The Irish city of Dublin is the capital of Ireland and lies in the province of Leinster on the east coast of Ireland, at the mouth of the River Liffey. Dating back to the Viking age, Dublin began to rapidly expand in the 17th century. Today, the city attracts millions of visitors every year to experience everything the city has to offer. One of Dublin's oldest monuments is the 13th century Dublin Castle which was founded after the Norman invasion. Trinity College, Dublin is also a popular visitor destination in order to see the Book of Kells which is an illustrated manuscript created by Irish monks in around 800 AD. One of the most photographed sights in Dublin is the Ha'penney Bridge which is an old iron footbridge that spans the River Liffey. This is considered to be one of Dublin's most iconic landmarks.
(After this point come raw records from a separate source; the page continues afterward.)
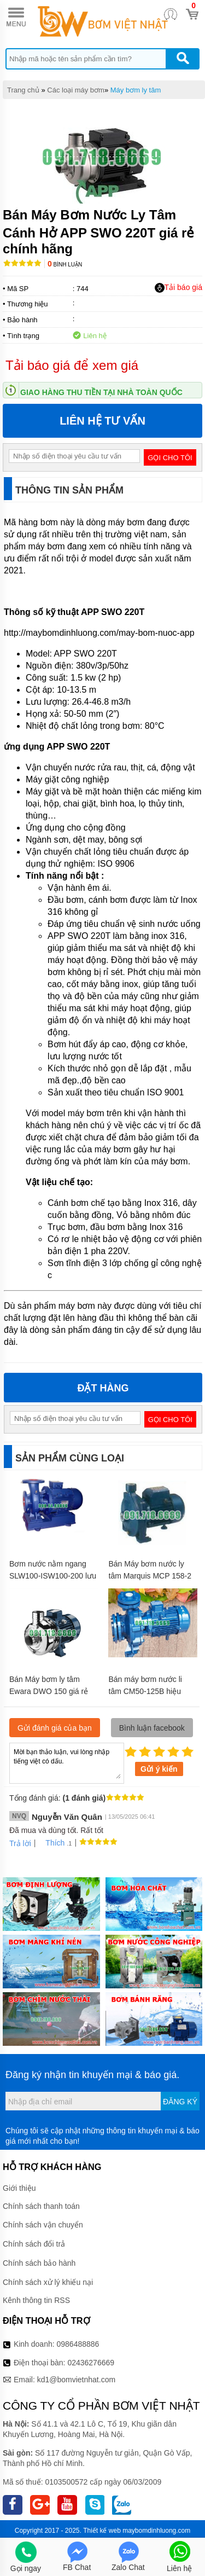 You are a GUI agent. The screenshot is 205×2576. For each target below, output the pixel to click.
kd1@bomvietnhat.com (76, 2379)
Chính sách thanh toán (41, 2206)
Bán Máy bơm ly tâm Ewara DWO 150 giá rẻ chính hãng (48, 1691)
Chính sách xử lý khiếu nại (48, 2282)
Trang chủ (23, 90)
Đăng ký (180, 2101)
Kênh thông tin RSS (36, 2300)
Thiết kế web (102, 2530)
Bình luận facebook (152, 1728)
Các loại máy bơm (75, 90)
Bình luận (65, 265)
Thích (51, 1842)
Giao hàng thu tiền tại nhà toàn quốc (101, 392)
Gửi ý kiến (159, 1769)
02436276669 (90, 2362)
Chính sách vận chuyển (43, 2224)
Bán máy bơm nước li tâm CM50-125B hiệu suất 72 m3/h (145, 1691)
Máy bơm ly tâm (135, 90)
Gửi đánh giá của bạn (54, 1728)
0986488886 (78, 2344)
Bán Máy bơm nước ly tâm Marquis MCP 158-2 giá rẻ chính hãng (150, 1575)
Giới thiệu (19, 2188)
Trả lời (20, 1843)
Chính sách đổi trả (34, 2244)
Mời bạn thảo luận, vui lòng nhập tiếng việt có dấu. (67, 1762)
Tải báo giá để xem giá (71, 365)
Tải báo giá (178, 288)
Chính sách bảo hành (39, 2263) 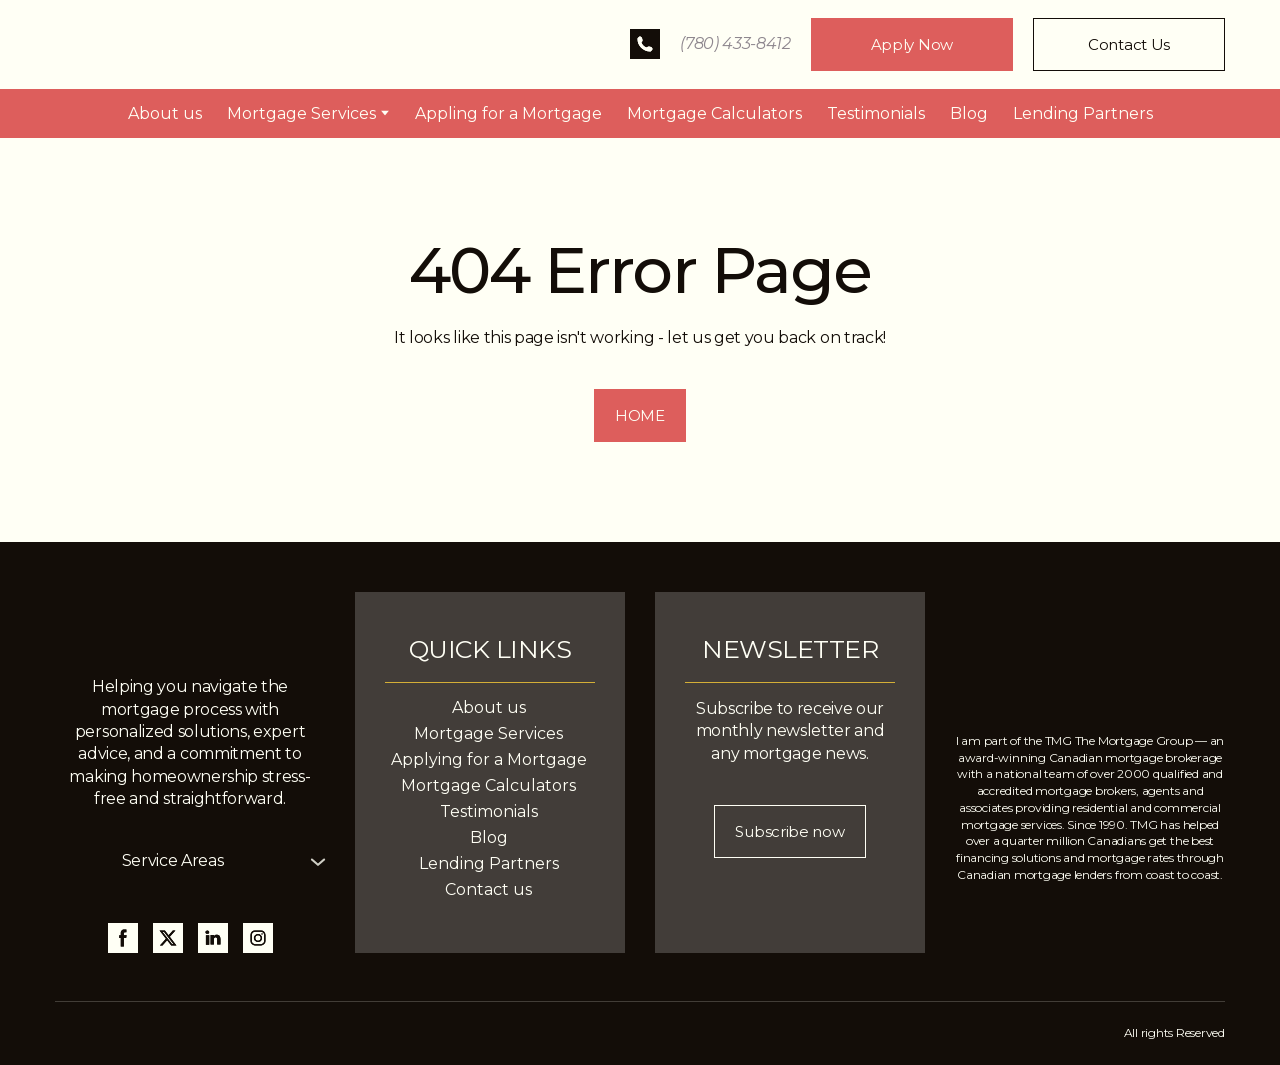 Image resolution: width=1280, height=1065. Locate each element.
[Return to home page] (200, 44)
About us (165, 113)
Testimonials (876, 113)
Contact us (488, 889)
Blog (969, 113)
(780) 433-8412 (735, 43)
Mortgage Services (301, 113)
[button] (645, 44)
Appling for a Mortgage (508, 113)
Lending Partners (1083, 113)
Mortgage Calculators (714, 113)
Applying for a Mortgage (489, 759) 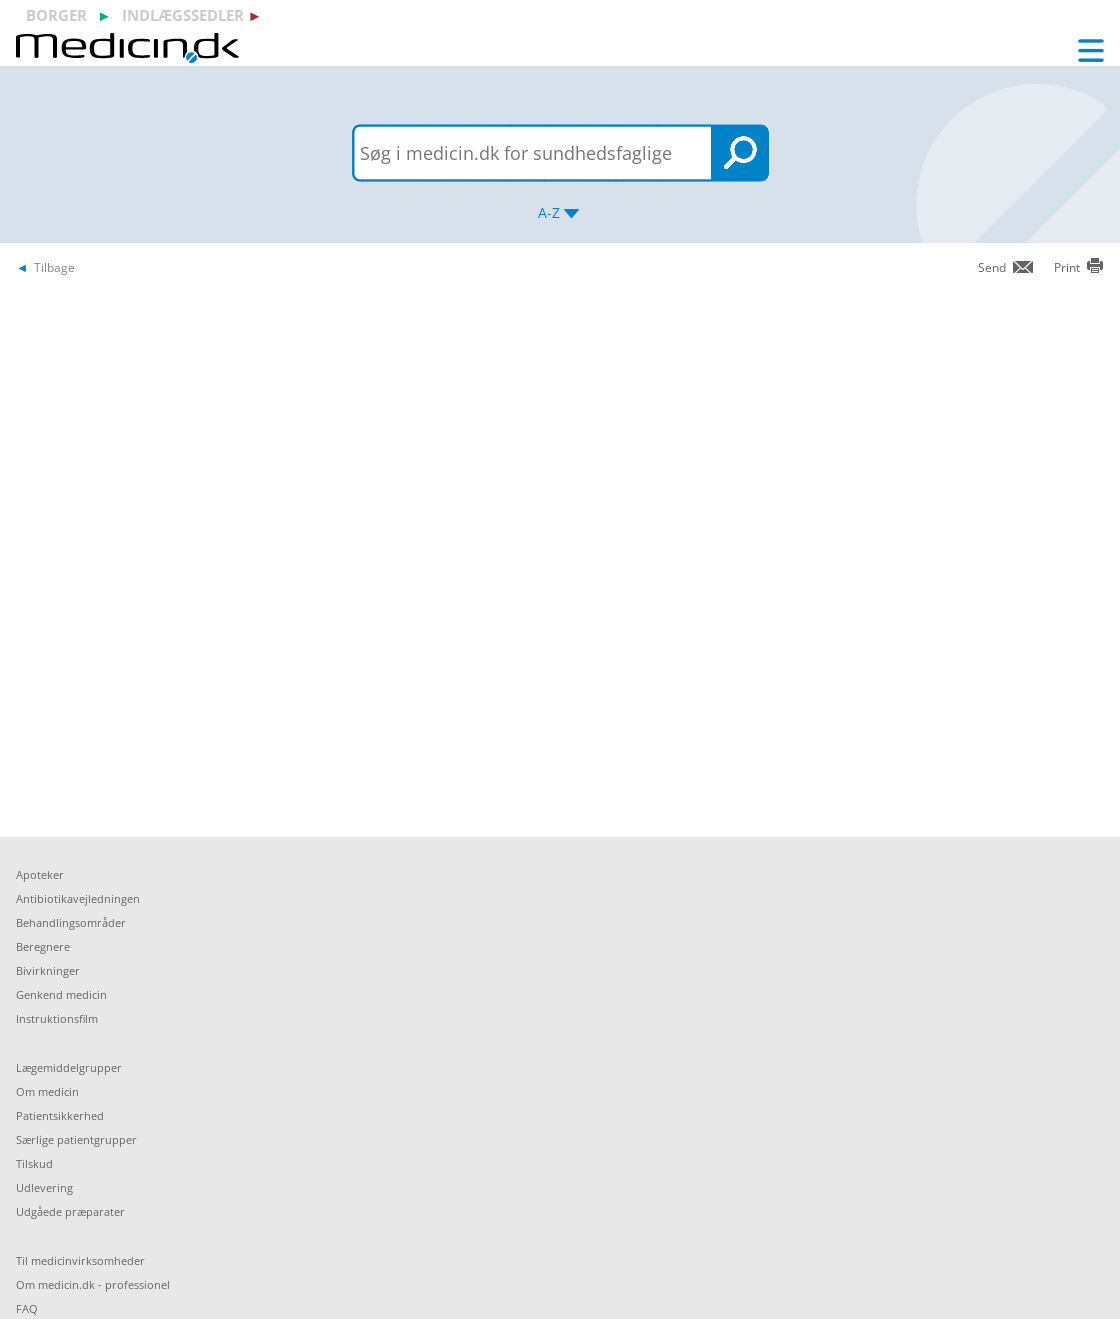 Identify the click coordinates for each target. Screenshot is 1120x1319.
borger (56, 15)
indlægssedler (183, 15) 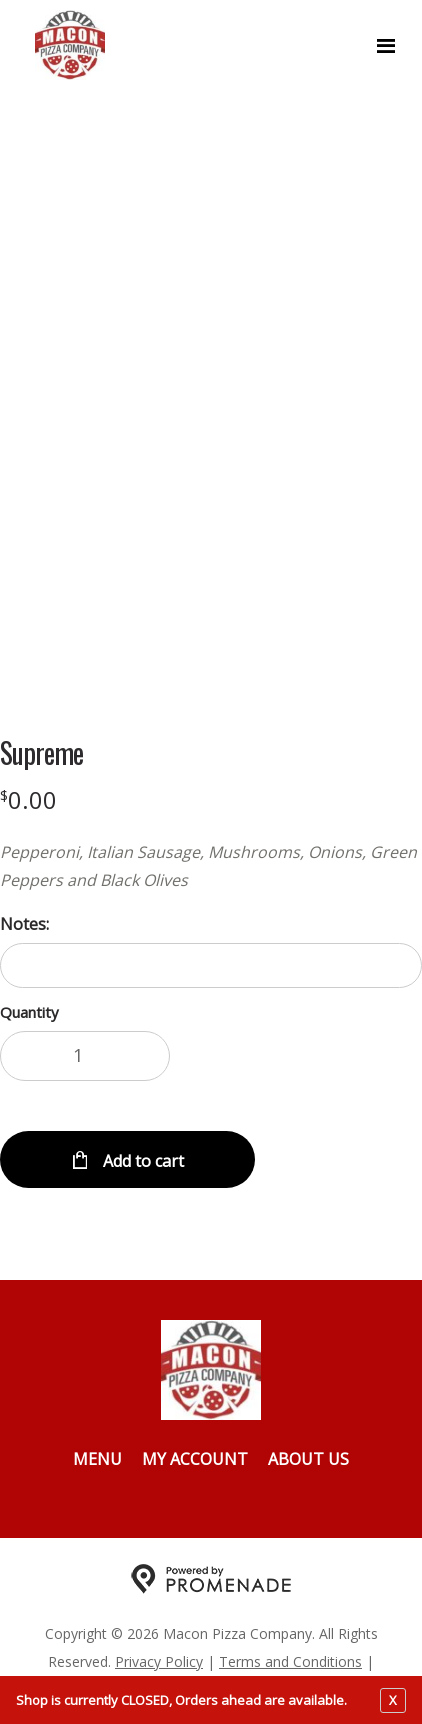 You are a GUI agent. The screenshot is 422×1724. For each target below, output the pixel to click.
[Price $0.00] (28, 799)
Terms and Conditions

Dublin Port is the busiest passenger ferry port in Ireland, serving 1.5 million passengers per year to destinations in the UK and Europe. The port has three terminals and lies at the mouth of the River Liffey, which is under 3 km from the city centre.

Holyhead Guide

The Welsh town of Holyhead is located on Holy Island in Anglesey. At one point Holy Island was connected to Anglesey by the Four Mile Bridge but was replaced by the construction of a causeway in the 19th century. The Cobb, as the causeway is named, now carries the main road and railway line that serves the town. The Church of St. Cybi is the heart of the town and was built inside one of Europe's few three-walled Roman Forts. Other Roman sites in the town include a watchtower on the top of Holyhead Mountain inside Mynydd y Twr which is a prehistoric hill fort. There are also signs that the area has been inhabited since prehistoric times, with circular huts, burial chambers and standing stones all being found in the area. The current lighthouse is on South Stack on the other side of Holyhead Mountain and is open to the public. The area is also popular with birdwatchers.

From the Port of Holyhead, ferries depart to Dublin and Dun Laoghaire in Ireland.